**MATERIAL FOR THIS TASK**
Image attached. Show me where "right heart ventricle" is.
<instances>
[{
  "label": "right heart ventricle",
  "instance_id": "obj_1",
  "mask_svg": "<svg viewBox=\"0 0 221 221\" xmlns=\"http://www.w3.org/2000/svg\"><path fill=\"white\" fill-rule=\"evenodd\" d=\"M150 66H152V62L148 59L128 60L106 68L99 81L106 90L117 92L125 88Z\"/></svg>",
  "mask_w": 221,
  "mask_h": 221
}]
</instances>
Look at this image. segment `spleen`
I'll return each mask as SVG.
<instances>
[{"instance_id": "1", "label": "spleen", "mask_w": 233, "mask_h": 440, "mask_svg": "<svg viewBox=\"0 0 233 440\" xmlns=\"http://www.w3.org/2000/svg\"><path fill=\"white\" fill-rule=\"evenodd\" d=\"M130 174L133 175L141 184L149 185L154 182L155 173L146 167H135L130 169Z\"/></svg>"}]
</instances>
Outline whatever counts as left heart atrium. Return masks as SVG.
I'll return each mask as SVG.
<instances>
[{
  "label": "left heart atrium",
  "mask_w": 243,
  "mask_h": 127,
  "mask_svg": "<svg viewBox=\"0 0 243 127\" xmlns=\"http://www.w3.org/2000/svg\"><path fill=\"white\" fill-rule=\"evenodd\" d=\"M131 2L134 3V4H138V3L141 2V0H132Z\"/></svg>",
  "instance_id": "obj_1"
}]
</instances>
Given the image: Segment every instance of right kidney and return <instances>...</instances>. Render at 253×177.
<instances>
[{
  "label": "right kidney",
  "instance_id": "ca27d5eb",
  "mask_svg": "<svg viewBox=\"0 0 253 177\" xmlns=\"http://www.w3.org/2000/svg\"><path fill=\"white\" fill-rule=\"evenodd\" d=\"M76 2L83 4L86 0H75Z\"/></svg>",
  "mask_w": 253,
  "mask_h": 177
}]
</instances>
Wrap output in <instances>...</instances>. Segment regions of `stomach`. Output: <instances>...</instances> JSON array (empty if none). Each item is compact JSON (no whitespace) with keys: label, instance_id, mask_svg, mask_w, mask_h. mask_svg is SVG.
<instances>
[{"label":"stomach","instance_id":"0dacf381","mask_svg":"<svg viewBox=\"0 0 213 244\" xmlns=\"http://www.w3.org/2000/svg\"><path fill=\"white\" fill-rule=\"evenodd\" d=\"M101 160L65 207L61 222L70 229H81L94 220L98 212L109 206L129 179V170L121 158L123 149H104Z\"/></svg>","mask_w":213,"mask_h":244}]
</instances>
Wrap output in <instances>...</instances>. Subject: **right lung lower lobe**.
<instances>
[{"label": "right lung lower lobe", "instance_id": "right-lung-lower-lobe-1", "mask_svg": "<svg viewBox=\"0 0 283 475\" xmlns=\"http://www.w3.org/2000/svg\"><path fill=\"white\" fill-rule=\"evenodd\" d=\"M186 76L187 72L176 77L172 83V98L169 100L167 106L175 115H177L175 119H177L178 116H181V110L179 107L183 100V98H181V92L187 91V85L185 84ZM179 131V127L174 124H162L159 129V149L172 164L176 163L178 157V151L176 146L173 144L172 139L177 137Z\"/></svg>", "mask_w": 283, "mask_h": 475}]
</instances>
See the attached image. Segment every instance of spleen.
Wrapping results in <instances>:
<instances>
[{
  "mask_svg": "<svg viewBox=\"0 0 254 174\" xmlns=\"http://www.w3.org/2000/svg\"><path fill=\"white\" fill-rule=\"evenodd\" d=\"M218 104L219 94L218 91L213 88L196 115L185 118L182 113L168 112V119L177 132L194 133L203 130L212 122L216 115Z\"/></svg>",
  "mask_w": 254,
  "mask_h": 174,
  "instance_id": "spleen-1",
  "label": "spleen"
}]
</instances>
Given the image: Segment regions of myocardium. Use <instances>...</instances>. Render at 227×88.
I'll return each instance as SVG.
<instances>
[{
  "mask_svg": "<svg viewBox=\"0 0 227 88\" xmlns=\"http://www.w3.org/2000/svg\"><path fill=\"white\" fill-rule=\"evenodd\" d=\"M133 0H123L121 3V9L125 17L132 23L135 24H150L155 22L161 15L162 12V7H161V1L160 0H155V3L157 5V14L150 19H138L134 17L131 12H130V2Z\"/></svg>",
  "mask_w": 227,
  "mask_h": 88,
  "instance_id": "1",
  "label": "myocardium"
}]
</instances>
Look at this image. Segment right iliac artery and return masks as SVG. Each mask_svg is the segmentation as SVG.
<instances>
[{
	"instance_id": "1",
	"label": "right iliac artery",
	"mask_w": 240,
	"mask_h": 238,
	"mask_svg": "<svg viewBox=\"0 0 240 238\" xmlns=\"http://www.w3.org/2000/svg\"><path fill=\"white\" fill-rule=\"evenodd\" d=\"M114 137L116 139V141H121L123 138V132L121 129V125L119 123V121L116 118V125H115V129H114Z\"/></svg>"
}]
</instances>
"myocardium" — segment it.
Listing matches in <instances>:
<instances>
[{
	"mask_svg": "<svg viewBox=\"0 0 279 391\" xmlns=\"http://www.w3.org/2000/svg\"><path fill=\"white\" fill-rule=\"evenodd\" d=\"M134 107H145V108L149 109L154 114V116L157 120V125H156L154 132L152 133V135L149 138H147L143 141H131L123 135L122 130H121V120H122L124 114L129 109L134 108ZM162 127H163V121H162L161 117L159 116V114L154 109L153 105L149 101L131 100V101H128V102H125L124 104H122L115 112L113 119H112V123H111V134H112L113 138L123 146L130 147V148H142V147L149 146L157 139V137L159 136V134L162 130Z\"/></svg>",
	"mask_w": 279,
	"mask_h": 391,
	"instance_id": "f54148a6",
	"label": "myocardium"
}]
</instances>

**PROBLEM TO WORK ON**
What you give back should be the full listing, copied exactly.

**YOUR SOLUTION**
Image attached. Show me where "right heart ventricle" is.
<instances>
[{
  "label": "right heart ventricle",
  "instance_id": "obj_1",
  "mask_svg": "<svg viewBox=\"0 0 221 221\" xmlns=\"http://www.w3.org/2000/svg\"><path fill=\"white\" fill-rule=\"evenodd\" d=\"M150 66H152V62L148 59L128 60L106 68L99 81L106 90L117 92L125 88Z\"/></svg>",
  "mask_w": 221,
  "mask_h": 221
}]
</instances>
Look at this image. segment `spleen`
I'll return each mask as SVG.
<instances>
[{"instance_id": "1", "label": "spleen", "mask_w": 233, "mask_h": 440, "mask_svg": "<svg viewBox=\"0 0 233 440\" xmlns=\"http://www.w3.org/2000/svg\"><path fill=\"white\" fill-rule=\"evenodd\" d=\"M130 174L133 175L141 184L149 185L154 182L155 173L146 167H135L130 169Z\"/></svg>"}]
</instances>
Outline whatever counts as left heart atrium. Return masks as SVG.
I'll return each mask as SVG.
<instances>
[{
  "label": "left heart atrium",
  "mask_w": 243,
  "mask_h": 127,
  "mask_svg": "<svg viewBox=\"0 0 243 127\" xmlns=\"http://www.w3.org/2000/svg\"><path fill=\"white\" fill-rule=\"evenodd\" d=\"M131 2L134 3V4H138V3L141 2V0H132Z\"/></svg>",
  "instance_id": "obj_1"
}]
</instances>
Given the image: Segment every instance of right kidney and return <instances>...</instances>. Render at 253×177.
<instances>
[{
  "label": "right kidney",
  "instance_id": "ca27d5eb",
  "mask_svg": "<svg viewBox=\"0 0 253 177\" xmlns=\"http://www.w3.org/2000/svg\"><path fill=\"white\" fill-rule=\"evenodd\" d=\"M76 2L83 4L86 0H75Z\"/></svg>",
  "mask_w": 253,
  "mask_h": 177
}]
</instances>
Wrap output in <instances>...</instances>. Segment regions of `stomach`. Output: <instances>...</instances> JSON array (empty if none). Each item is compact JSON (no whitespace) with keys: label, instance_id, mask_svg, mask_w, mask_h. mask_svg is SVG.
<instances>
[{"label":"stomach","instance_id":"0dacf381","mask_svg":"<svg viewBox=\"0 0 213 244\" xmlns=\"http://www.w3.org/2000/svg\"><path fill=\"white\" fill-rule=\"evenodd\" d=\"M101 160L65 207L61 222L70 229H81L94 220L98 212L109 206L129 179V170L121 158L123 149H104Z\"/></svg>","mask_w":213,"mask_h":244}]
</instances>
Wrap output in <instances>...</instances>. Subject: **right lung lower lobe**.
<instances>
[{"label": "right lung lower lobe", "instance_id": "right-lung-lower-lobe-1", "mask_svg": "<svg viewBox=\"0 0 283 475\" xmlns=\"http://www.w3.org/2000/svg\"><path fill=\"white\" fill-rule=\"evenodd\" d=\"M186 76L187 72L176 77L172 83V98L169 100L167 106L175 115H177L175 119H177L178 116H181V110L179 107L183 100V98H181V92L187 91V85L185 84ZM179 131V127L174 124H162L159 129V149L172 164L176 163L178 157V151L176 146L173 144L172 139L177 137Z\"/></svg>", "mask_w": 283, "mask_h": 475}]
</instances>
See the attached image. Segment every instance of spleen.
Wrapping results in <instances>:
<instances>
[{
  "mask_svg": "<svg viewBox=\"0 0 254 174\" xmlns=\"http://www.w3.org/2000/svg\"><path fill=\"white\" fill-rule=\"evenodd\" d=\"M218 104L219 94L218 91L213 88L196 115L185 118L182 113L168 112V119L177 132L194 133L203 130L212 122L216 115Z\"/></svg>",
  "mask_w": 254,
  "mask_h": 174,
  "instance_id": "spleen-1",
  "label": "spleen"
}]
</instances>
Given the image: Segment regions of myocardium. Use <instances>...</instances>. Render at 227×88.
I'll return each instance as SVG.
<instances>
[{
  "mask_svg": "<svg viewBox=\"0 0 227 88\" xmlns=\"http://www.w3.org/2000/svg\"><path fill=\"white\" fill-rule=\"evenodd\" d=\"M133 0H123L121 3V9L125 17L132 23L135 24H150L155 22L161 15L162 12V7H161V1L160 0H155V3L157 5V14L150 19H138L134 17L131 12H130V2Z\"/></svg>",
  "mask_w": 227,
  "mask_h": 88,
  "instance_id": "1",
  "label": "myocardium"
}]
</instances>
Look at this image. Segment right iliac artery and return masks as SVG. Each mask_svg is the segmentation as SVG.
<instances>
[{
	"instance_id": "1",
	"label": "right iliac artery",
	"mask_w": 240,
	"mask_h": 238,
	"mask_svg": "<svg viewBox=\"0 0 240 238\" xmlns=\"http://www.w3.org/2000/svg\"><path fill=\"white\" fill-rule=\"evenodd\" d=\"M114 137L116 139V141H121L123 138V132L121 129V125L119 123V121L116 118V125H115V129H114Z\"/></svg>"
}]
</instances>
"myocardium" — segment it.
Listing matches in <instances>:
<instances>
[{
	"mask_svg": "<svg viewBox=\"0 0 279 391\" xmlns=\"http://www.w3.org/2000/svg\"><path fill=\"white\" fill-rule=\"evenodd\" d=\"M134 107H145V108L149 109L154 114V116L157 120V125H156L154 132L152 133V135L149 138H147L143 141H131L123 135L122 130H121V120H122L124 114L129 109L134 108ZM162 127H163V121H162L161 117L159 116V114L154 109L153 105L149 101L131 100V101H128V102H125L124 104H122L115 112L113 119H112V123H111V134H112L113 138L123 146L130 147V148H142V147L149 146L157 139V137L159 136V134L162 130Z\"/></svg>",
	"mask_w": 279,
	"mask_h": 391,
	"instance_id": "f54148a6",
	"label": "myocardium"
}]
</instances>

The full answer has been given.